MATERIAL PROVIDED
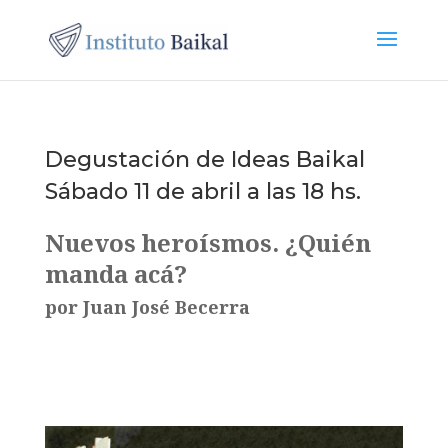
Degustación de Ideas Baikal
Sábado 11 de abril a las 18 hs.
Nuevos heroísmos. ¿Quién
manda acá?
por Juan José Becerra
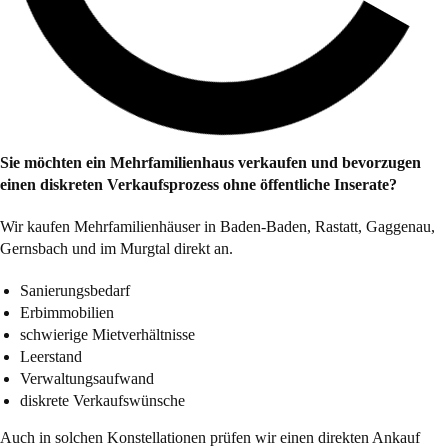
Sie möchten ein Mehrfamilienhaus verkaufen und bevorzugen
einen diskreten Verkaufsprozess ohne öffentliche Inserate?
Wir kaufen Mehrfamilienhäuser in Baden-Baden, Rastatt, Gaggenau,
Gernsbach und im Murgtal direkt an.
Sanierungsbedarf
Erbimmobilien
schwierige Mietverhältnisse
Leerstand
Verwaltungsaufwand
diskrete Verkaufswünsche
Auch in solchen Konstellationen prüfen wir einen direkten Ankauf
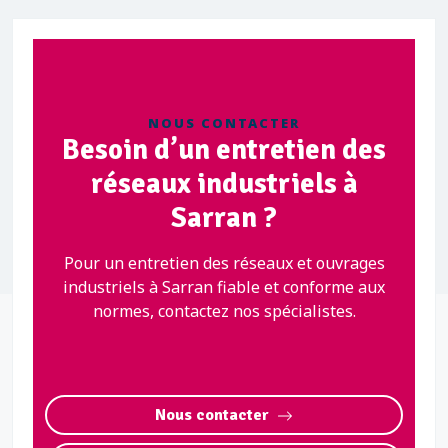
NOUS CONTACTER
Besoin d’un entretien des
réseaux industriels à
Sarran ?
Pour un entretien des réseaux et ouvrages
industriels à Sarran fiable et conforme aux
normes, contactez nos spécialistes.
Nous contacter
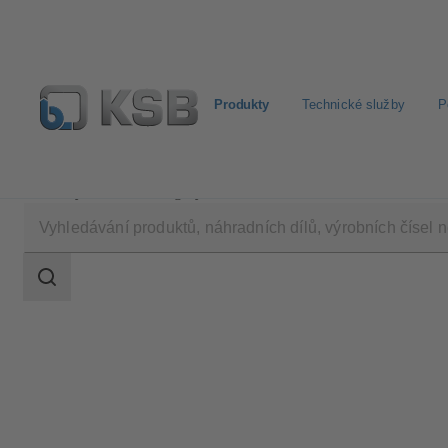
Produkty
Technické služby
P
Produkty
Katalog výrobků
4OMQ
Rozsah
vyhledávání
Rozsah
vyhledávání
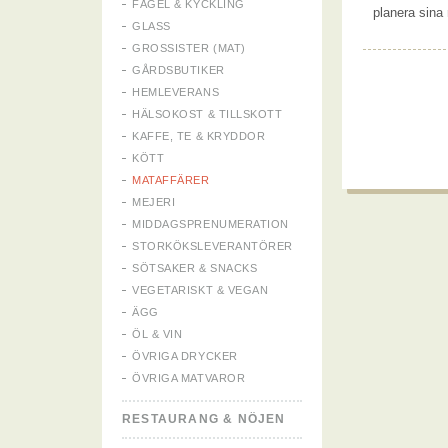
FÅGEL & KYCKLING
planera sina 
GLASS
GROSSISTER (MAT)
GÅRDSBUTIKER
HEMLEVERANS
HÄLSOKOST & TILLSKOTT
KAFFE, TE & KRYDDOR
KÖTT
MATAFFÄRER
MEJERI
MIDDAGSPRENUMERATION
STORKÖKSLEVERANTÖRER
SÖTSAKER & SNACKS
VEGETARISKT & VEGAN
ÄGG
ÖL & VIN
ÖVRIGA DRYCKER
ÖVRIGA MATVAROR
RESTAURANG & NÖJEN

ACTION ITEM
Exactly as they appear, repeat the lines from the one containing "Erbimmobilien" through the last line of the entries, counting both ends. Pictures stay out.

ANSWER SECTION
Erbimmobilien
schwierige Mietverhältnisse
Leerstand
Verwaltungsaufwand
diskrete Verkaufswünsche
Auch in solchen Konstellationen prüfen wir einen direkten Ankauf
NOUS CONTACTER
Besoin d’un entretien des
réseaux industriels à
Sarran ?
Pour un entretien des réseaux et ouvrages
industriels à Sarran fiable et conforme aux
normes, contactez nos spécialistes.
Nous contacter
Produkty
Technické služby
P
Produkty
Katalog výrobků
4OMQ
Rozsah
vyhledávání
Rozsah
vyhledávání
FÅGEL & KYCKLING
planera sina 
GLASS
GROSSISTER (MAT)
GÅRDSBUTIKER
HEMLEVERANS
HÄLSOKOST & TILLSKOTT
KAFFE, TE & KRYDDOR
KÖTT
MATAFFÄRER
MEJERI
MIDDAGSPRENUMERATION
STORKÖKSLEVERANTÖRER
SÖTSAKER & SNACKS
VEGETARISKT & VEGAN
ÄGG
ÖL & VIN
ÖVRIGA DRYCKER
ÖVRIGA MATVAROR
RESTAURANG & NÖJEN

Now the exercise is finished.